• [Description of the task]
A complete answer lists every line of the material where the string "tendo" occurs.

=====

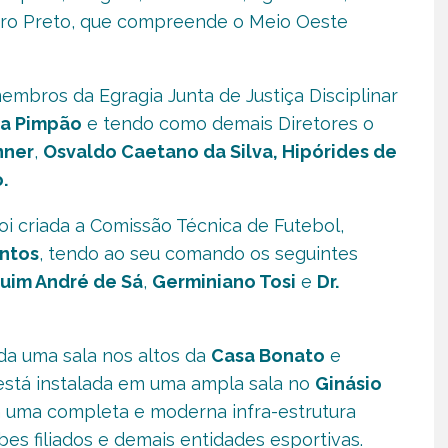
heiro Preto, que compreende o Meio Oeste
ros da Egragia Junta de Justiça Disciplinar
da Pimpão
e tendo como demais Diretores o
nner
,
Osvaldo Caetano da Silva, Hipórides de
.
i criada a Comissão Técnica de Futebol,
ntos
, tendo ao seu comando os seguintes
uim André de Sá
,
Germiniano Tosi
e
Dr.
da uma sala nos altos da
Casa Bonato
e
 está instalada em uma ampla sala no
Ginásio
m uma completa e moderna infra-estrutura
bes filiados e demais entidades esportivas.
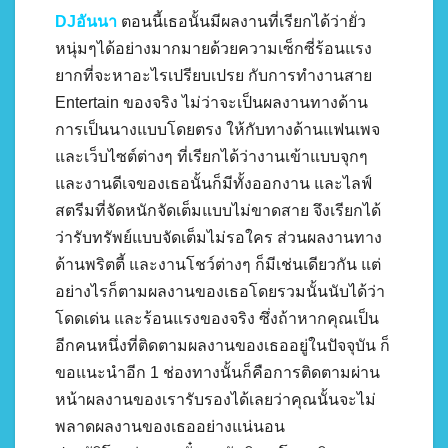
DJอันนา
ตอนนี้เธอนั้นมีผลงานที่เรียกได้ว่ายั่ว
หนุ่มๆได้อย่างมากมายด้วยความเซ็กซี่ร้อนแรง
ยากที่จะหาอะไรเปรียบเปรย กับการทำงานสาย
Entertain ของจริง ไม่ว่าจะเป็นผลงานทางด้าน
การเป็นนางแบบโดยตรง ให้กับทางด้านแฟนเพจ
และเว็บไซต์ต่างๆ ที่เรียกได้ว่างานเข้าแบบจุกๆ
และงานดีเจของเธอนั้นก็มีทั้งออกงาน และไลฟ์
สตรีมที่จัดหนักจัดเต็มแบบไม่ขาดสาย จึงเรียกได้
ว่ารับทรัพย์แบบจัดเต็มไม่รอใคร ส่วนผลงานทาง
ด้านพริตตี้ และงานโชว์ต่างๆ ก็มีเช่นเดียวกัน แต่
อย่างไรก็ตามผลงานของเธอโดยรวมนั้นนับได้ว่า
โดดเด่น และร้อนแรงของจริง ซึ่งถ้าหากคุณเป็น
อีกคนหนึ่งที่ติดตามผลงานของเธออยู่ในปัจจุบัน ก็
ขอแนะนำอีก 1 ช่องทางนั้นก็คือการติดตามผ่าน
หน้าผลงานของเรารับรองได้เลยว่าคุณนั้นจะไม่
พลาดผลงานของเธออย่างแน่นอน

=====

• [Written reply]
e tendo como demais Diretores o
, tendo ao seu comando os seguintes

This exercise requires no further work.